James A. McGee

Inside Media: FBI Hostage Rescue

June 06, 2009

Guest: James A. McGee

By Lesette R. Heath, special programs coordinator

Contrary to popular belief, the press and law enforcement can work well together. Retired FBI special agent James McGee pointed to The New York Times and The Washington Post’s decision to publish the “Unabomber Manifesto” as the perfect example.

“That was a joint effort between the media and law enforcement, and it led to [Theodore] Kaczynski’s capture,” said McGee, who joined the FBI in 1986 and became one of its most decorated agents.

McGee says that in any crisis situation “you must coordinate what’s happening with the media. You have to do routine press conferences and press releases to keep the media and the public advised.”

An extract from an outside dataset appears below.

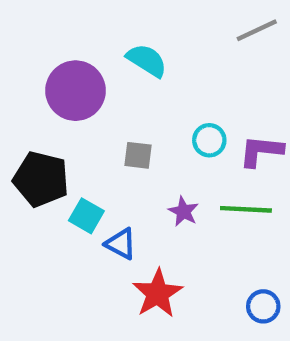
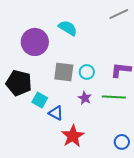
cyan circle: (209, 140) -> (87, 72), moved
gray square: (138, 155) -> (64, 72), size x1.5

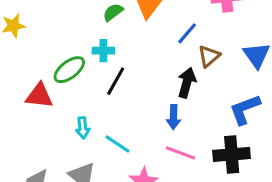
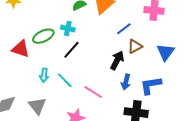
blue arrow: (173, 117) -> (126, 82), moved
cyan line: (117, 144) -> (65, 80), moved
pink line: (180, 153) -> (93, 92), moved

This was a lesson learned during the 1993 standoff in Waco, Texas, between Branch Davidian leader David Koresh and the FBI.

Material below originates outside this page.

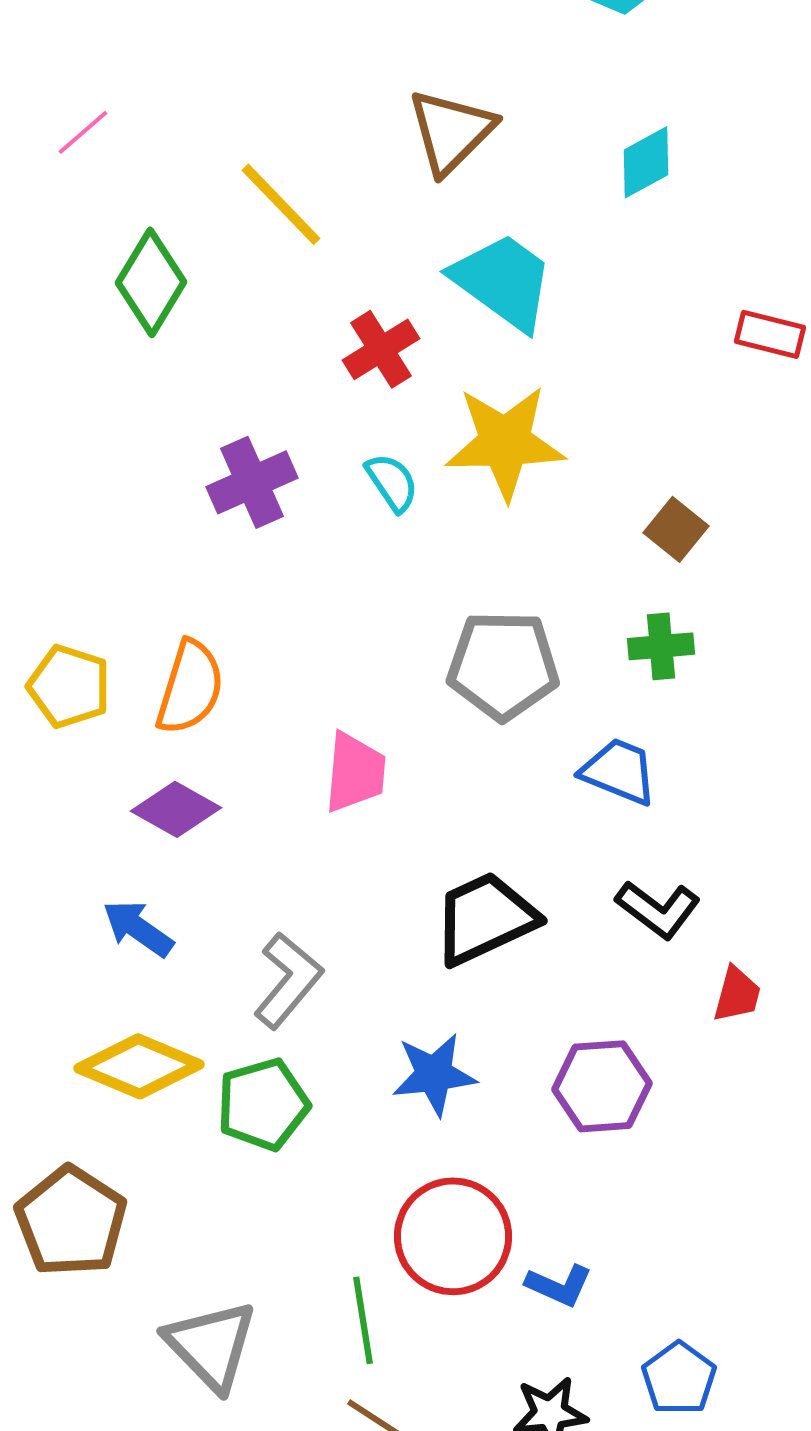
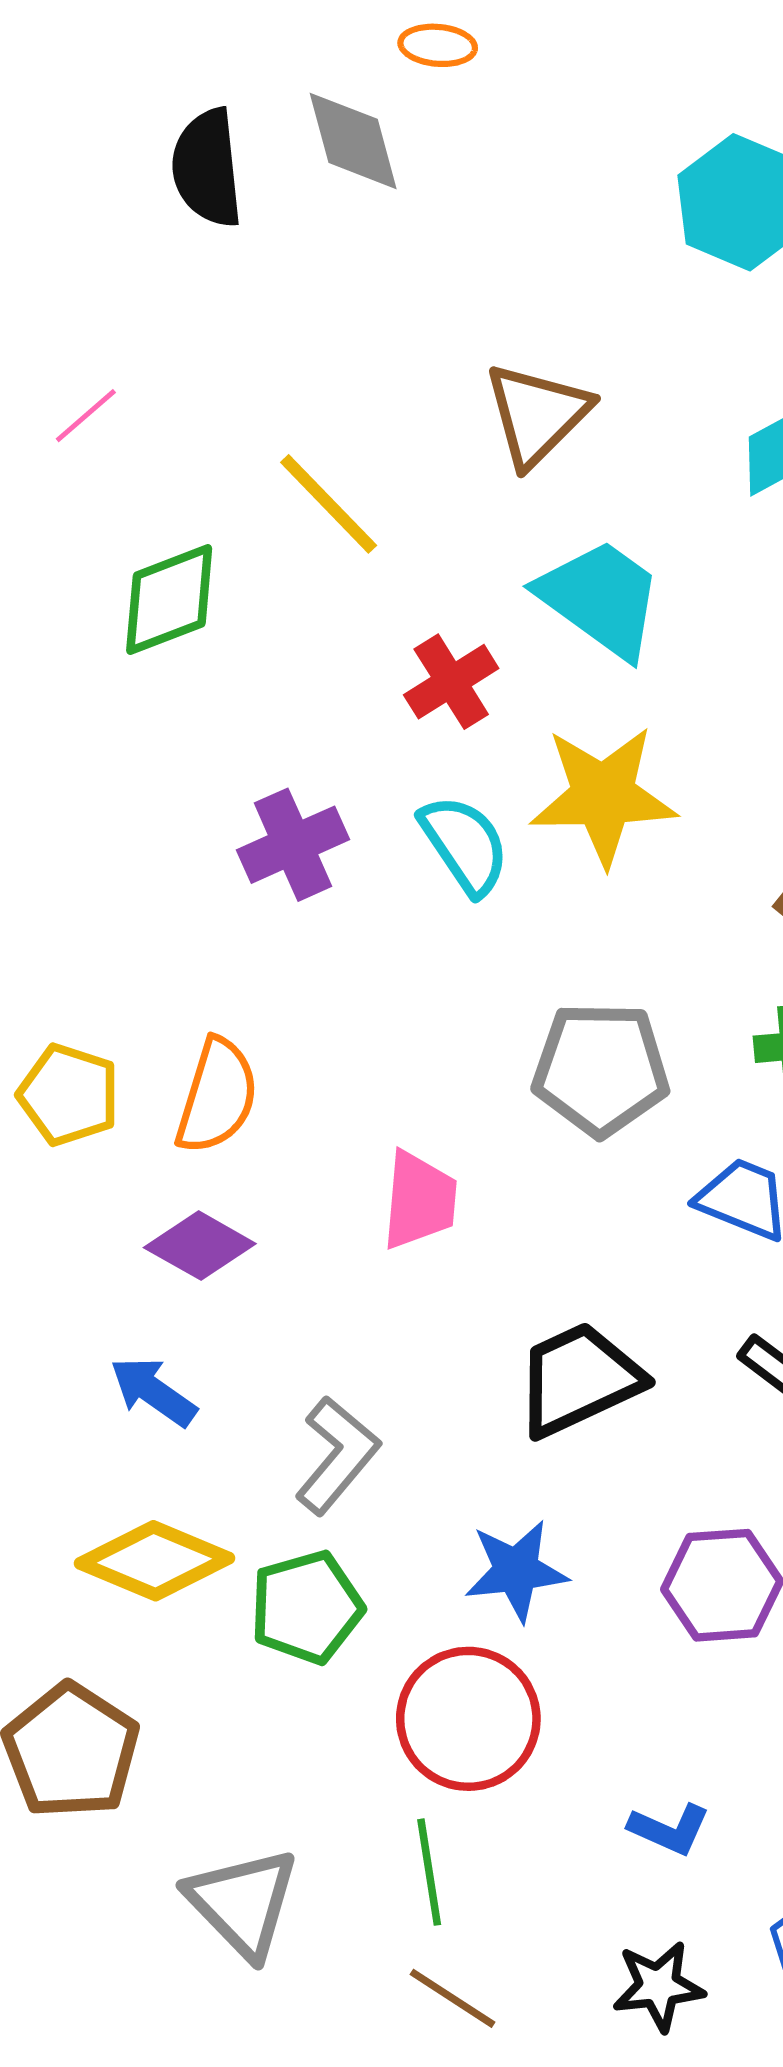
green diamond: (151, 282) -> (169, 600), turned 38
cyan semicircle: (392, 482) -> (465, 845), size x1.4
red circle: (453, 1236) -> (468, 1719), moved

Unlike today, the FBI had not developed a thorough plan for responding to a crisis like Waco and the media frenzy that ensued, McGee said. After 51 days, the siege ended in tragedy, when dozens of Koresh’s followers died in a fire set from inside the compound. McGee, a member of the FBI’s elite hostage rescue team, received the Medal of Valor for rescuing one of the few survivors. The FBI, however, received negative publicity for its handling of the situation.

“We couldn’t talk to the media, because we were placed under a gag order, and I don’t think that helped the FBI’s reputation,” he said. “You want to serve your country. You don’t want to be perceived as the bad guy.”

McGee’s new book “Phase Line Green” is his personal account of the 1991 rescue of nine hostages held captive in a federal correctional institute in Talladega, Ala. He signed copies after the program.

McGee’s body armor and Medal of Valor are on display in the Newseum’s “G-Men and Journalists” exhibit.